2020-06-08 19:21:02,076 INFO org.apache.flink.runtime.blob.BlobServer - Stopped BLOB server at 0.0.0.0:37633
2020-06-08 19:21:02,077 INFO org.apache.flink.runtime.rpc.akka.AkkaRpcService - Stopping Akka RPC service.
2020-06-08 19:21:02,082 INFO org.apache.flink.runtime.rpc.akka.AkkaRpcService - Stopping Akka RPC service.
2020-06-08 19:21:02,087 INFO akka.remote.RemoteActorRefProvider$RemotingTerminator - Shutting down remote daemon.
2020-06-08 19:21:02,088 INFO akka.remote.RemoteActorRefProvider$RemotingTerminator - Remote daemon shut down; proceeding with flushing remote transports.

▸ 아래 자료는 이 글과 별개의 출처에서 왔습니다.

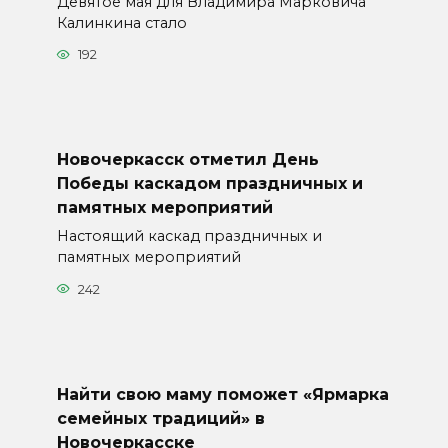
Девятое мая для Владимира Марковича
Калинкина стало
192
Новочеркасск отметил День
Победы каскадом праздничных и
памятных мероприятий
Настоящий каскад праздничных и
памятных мероприятий
242
Найти свою маму поможет «Ярмарка
семейных традиций» в
Новочеркасске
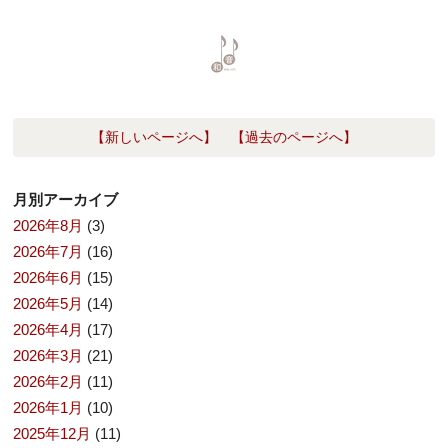
【新しいページへ】
【過去のページへ】
月別アーカイブ
2026年8月
(3)
2026年7月
(16)
2026年6月
(15)
2026年5月
(14)
2026年4月
(17)
2026年3月
(21)
2026年2月
(11)
2026年1月
(10)
2025年12月
(11)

2020-06-08 19:21:02,095 INFO akka.remote.RemoteActorRefProvider$RemotingTerminator - Shutting down remote daemon.
2020-06-08 19:21:02,095 INFO akka.remote.RemoteActorRefProvider$RemotingTerminator - Remote daemon shut down; proceeding with flushing remote transports.

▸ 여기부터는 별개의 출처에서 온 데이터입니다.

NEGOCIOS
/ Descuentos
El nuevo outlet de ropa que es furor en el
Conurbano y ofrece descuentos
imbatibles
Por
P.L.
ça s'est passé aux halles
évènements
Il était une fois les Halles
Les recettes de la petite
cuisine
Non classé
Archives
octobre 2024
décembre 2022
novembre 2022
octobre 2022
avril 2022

2020-06-08 19:21:02,110 INFO akka.remote.RemoteActorRefProvider$RemotingTerminator - Remoting shut down.
2020-06-08 19:21:02,110 INFO akka.remote.RemoteActorRefProvider$RemotingTerminator - Remoting shut down.

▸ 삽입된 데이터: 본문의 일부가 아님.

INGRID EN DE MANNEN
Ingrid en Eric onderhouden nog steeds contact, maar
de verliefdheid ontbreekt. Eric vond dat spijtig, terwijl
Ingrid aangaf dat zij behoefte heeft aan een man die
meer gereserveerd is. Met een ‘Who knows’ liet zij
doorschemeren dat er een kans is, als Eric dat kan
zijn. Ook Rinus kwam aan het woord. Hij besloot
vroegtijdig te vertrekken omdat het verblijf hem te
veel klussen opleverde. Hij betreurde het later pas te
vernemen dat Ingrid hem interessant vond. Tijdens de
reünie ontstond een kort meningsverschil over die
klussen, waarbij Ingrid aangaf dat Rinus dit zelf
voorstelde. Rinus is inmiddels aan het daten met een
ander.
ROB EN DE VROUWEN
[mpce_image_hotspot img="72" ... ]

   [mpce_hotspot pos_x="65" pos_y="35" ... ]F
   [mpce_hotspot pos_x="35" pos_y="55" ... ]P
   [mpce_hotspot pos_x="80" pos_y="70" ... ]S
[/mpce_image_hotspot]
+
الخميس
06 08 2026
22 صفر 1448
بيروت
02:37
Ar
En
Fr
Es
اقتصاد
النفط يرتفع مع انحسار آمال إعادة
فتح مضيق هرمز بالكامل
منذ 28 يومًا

2020-06-08 19:21:02,130 INFO org.apache.flink.runtime.rpc.akka.AkkaRpcService - Stopped Akka RPC service.
2020-06-08 19:21:02,131 INFO org.apache.flink.runtime.rpc.akka.AkkaRpcService - Stopped Akka RPC service.
2020-06-08 19:21:02,132 ERROR org.apache.flink.runtime.entrypoint.ClusterEntrypoint - Could not start cluster entrypoint YarnJobClusterEntrypoint.
org.apache.flink.runtime.entrypoint.ClusterEntrypointException: Failed to initialize the cluster entrypoint YarnJobClusterEntrypoint.
at org.apache.flink.runtime.entrypoint.ClusterEntrypoint.startCluster(ClusterEntrypoint.java:187)
at org.apache.flink.runtime.entrypoint.ClusterEntrypoint.runClusterEntrypoint(ClusterEntrypoint.java:518)
at org.apache.flink.yarn.entrypoint.YarnJobClusterEntrypoint.main(YarnJobClusterEntrypoint.java:119)
Caused by: org.apache.flink.util.FlinkException: Could not create the DispatcherResourceManagerComponent.
at org.apache.flink.runtime.entrypoint.component.DefaultDispatcherResourceManagerComponentFactory.create(DefaultDispatcherResourceManagerComponentFactory.java:261)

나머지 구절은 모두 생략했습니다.